Records for the exercise

▶

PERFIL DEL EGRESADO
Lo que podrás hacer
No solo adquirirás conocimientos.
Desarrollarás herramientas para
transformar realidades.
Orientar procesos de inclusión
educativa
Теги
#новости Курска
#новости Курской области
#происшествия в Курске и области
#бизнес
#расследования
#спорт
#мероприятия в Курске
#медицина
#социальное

◀
▶

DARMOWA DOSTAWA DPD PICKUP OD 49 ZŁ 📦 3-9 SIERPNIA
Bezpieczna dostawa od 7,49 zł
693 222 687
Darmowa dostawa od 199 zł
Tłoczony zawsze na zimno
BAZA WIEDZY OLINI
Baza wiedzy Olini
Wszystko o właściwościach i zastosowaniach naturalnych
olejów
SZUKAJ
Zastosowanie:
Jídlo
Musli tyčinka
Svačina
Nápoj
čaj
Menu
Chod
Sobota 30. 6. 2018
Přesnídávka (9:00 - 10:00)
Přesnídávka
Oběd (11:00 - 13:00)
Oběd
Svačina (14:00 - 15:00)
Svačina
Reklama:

◀
▶

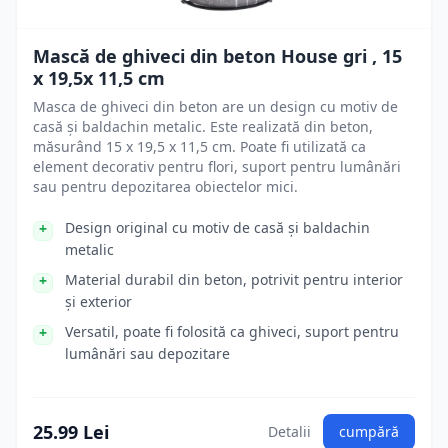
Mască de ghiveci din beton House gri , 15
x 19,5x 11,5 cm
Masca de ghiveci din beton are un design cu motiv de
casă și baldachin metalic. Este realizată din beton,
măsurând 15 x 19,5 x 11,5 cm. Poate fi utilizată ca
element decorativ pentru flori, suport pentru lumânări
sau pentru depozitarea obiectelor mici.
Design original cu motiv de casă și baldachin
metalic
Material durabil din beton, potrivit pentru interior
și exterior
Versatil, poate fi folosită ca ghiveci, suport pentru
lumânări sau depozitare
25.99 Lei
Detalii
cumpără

◀

How to complete this task
Give back, unchanged, the run of lines in the listing above that begins at the line containing "PERFIL DEL EGRESADO" and ends at the line containing "#социальное", both included.

Expected output
PERFIL DEL EGRESADO
Lo que podrás hacer
No solo adquirirás conocimientos.
Desarrollarás herramientas para
transformar realidades.
Orientar procesos de inclusión
educativa
Теги
#новости Курска
#новости Курской области
#происшествия в Курске и области
#бизнес
#расследования
#спорт
#мероприятия в Курске
#медицина
#социальное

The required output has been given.